When you are a college decathlete, you are first to arrive at practice and the last to leave. After all, you have 10 events – from sprints and distance races, long and high jumps, hurdles, pole vault and discus and javelin throws – to master.
Colin Roberts, 18, is not only thriving as a freshman member of Ashland University’s track team, he is thriving after undergoing major spine surgery just a few years earlier.
During Colin’s freshman year at New Philadelphia High School, a concern about scoliosis was raised during a routine sports physical. His parents, Chad and Christa, followed up and Colin began to wear a nighttime brace. But, after six months, X-rays showed his spine had a 60 degree curvature and surgery was recommended.
Although Colin was not in pain, Dr. William Schrader, a pediatric orthopedic surgeon at Akron Children’s, said the scoliosis could worsen and start affecting Colin’s breathing.
Back surgery was a “daunting” decision, said Chad.
“Sports is not everything but taking into account the time off to recover was definitely a concern, especially for such an avid athlete,” Chad said. “At the time, soccer was an even bigger deal for Colin than track. He had just made the varsity team as a freshman and was a starter as a sophomore. Having surgery before his junior season put that season in doubt. We were also just starting to consider soccer at the collegiate level, so it was a little bit devastating to think it could potentially be taken away from him.”
Drs. Schrader and Todd Ritzman performed the spinal fusion surgery in May 2019, and Colin exceeded all expectations for the speed of his recovery.
“For a few weeks after surgery, I was in bed most of the day,” said Colin. “Then, I could go to the track to walk, adding a little more time and distance each day. After that, I started doing ‘normal stuff’ like hanging out with my friends. At two months, I was able to do leg lifts. By three months, I was completely cleared for sports and returned to my soccer season.”

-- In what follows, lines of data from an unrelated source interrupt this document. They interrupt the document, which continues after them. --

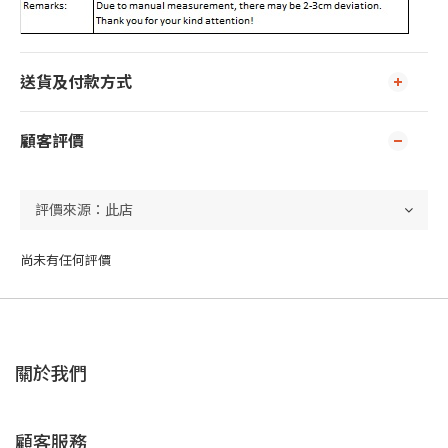
送貨及付款方式
顧客評價
尚未有任何評價
關於我們
顧客服務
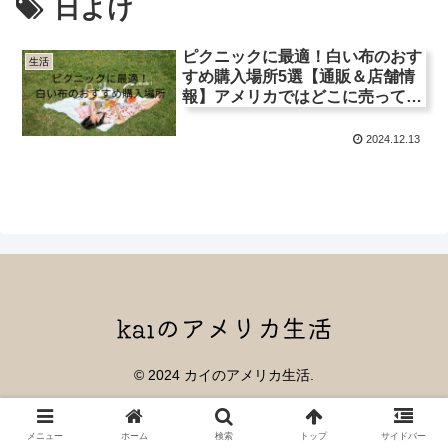
日よけ
ピクニックに最適！白い布のおす
生活
すめ購入場所5選【通販＆店舗情
報】アメリカではどこに売って
る？
2024.12.13
© 2024 カイのアメリカ生活.
メニュー
ホーム
検索
トップ
サイドバー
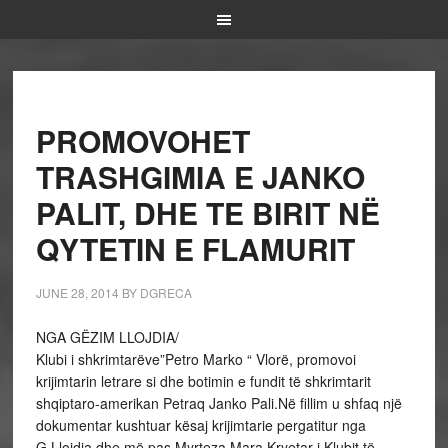
PROMOVOHET
TRASHGIMIA E JANKO
PALIT, DHE TE BIRIT NË
QYTETIN E FLAMURIT
JUNE 28, 2014
BY
DGRECA
NGA GËZIM LLOJDIA/
Klubi i shkrimtarëve”Petro Marko “ Vlorë, promovoi
krijimtarin letrare si dhe botimin e fundit të shkrimtarit
shqiptaro-amerikan Petraq Janko Pali.Në fillim u shfaq një
dokumentar kushtuar kësaj krijimtarie pergatitur nga
G.Llojdia dhe më pas Myrteza Mara,Kryetar i Klubit të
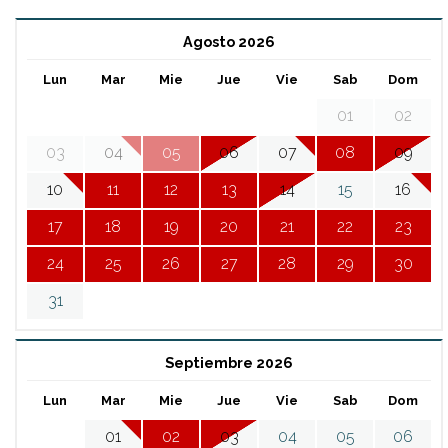
Agosto 2026
Lun
Mar
Mie
Jue
Vie
Sab
Dom
01
02
03
04
05
06
07
08
09
10
11
12
13
14
15
16
17
18
19
20
21
22
23
24
25
26
27
28
29
30
31
Septiembre 2026
Lun
Mar
Mie
Jue
Vie
Sab
Dom
01
02
03
04
05
06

“Colin was the ideal patient,” said Dr. Schrader. “He pursued his recovery with the same intensity and dedication as his sports careers.”
Colin was a multi-sport athlete in high school, participating in soccer, track and field and swimming.
By his senior year, Colin was taking on multiple track events – the 4 x 200m, 4 x 400m, 4 x 100m relays, the 400m 200m and 100m sprints, and the long jump – setting the stage for his future as a college-level decathlete.
Soon he began hearing from track & field recruiters at smaller-size colleges.
“I really started thinking more about why I liked track and field – that the more effort I put into it, the more I got out of it,” Colin said. “And I liked the competitive nature of it too. Then, I really clicked with Ashland and its coaches and program.”
Once Colin got back his full cardiovascular fitness, he did notice some changes most likely the result of a straight spine.
“When I really started to push myself, I noticed my breathing was better, smoother. I was able to get a lot more oxygen,” he said.
Chad began to think about photos of Colin running on the track, one taken before the surgery and one after.
“When you look at the photos, it’s amazing to see how oddly he ran before the surgery. Because the curvature of the spine, his shoulders were not even close to even,” he said. “After a soccer injury, we noticed his ribs sticking out. These were things that made more sense after the scoliosis diagnosis.”
Perhaps the biggest difference for Colin is his mental game.
He has always had a strong work ethic but he admits it got even stronger after the surgery.
Those early days of bedrest post-surgery – of not being able to walk or even stand up by himself – left a lasting impression on such an otherwise healthy and active young man.
“I am not taking any of this stuff for granted,” he said, “because any of this can just be taken away.”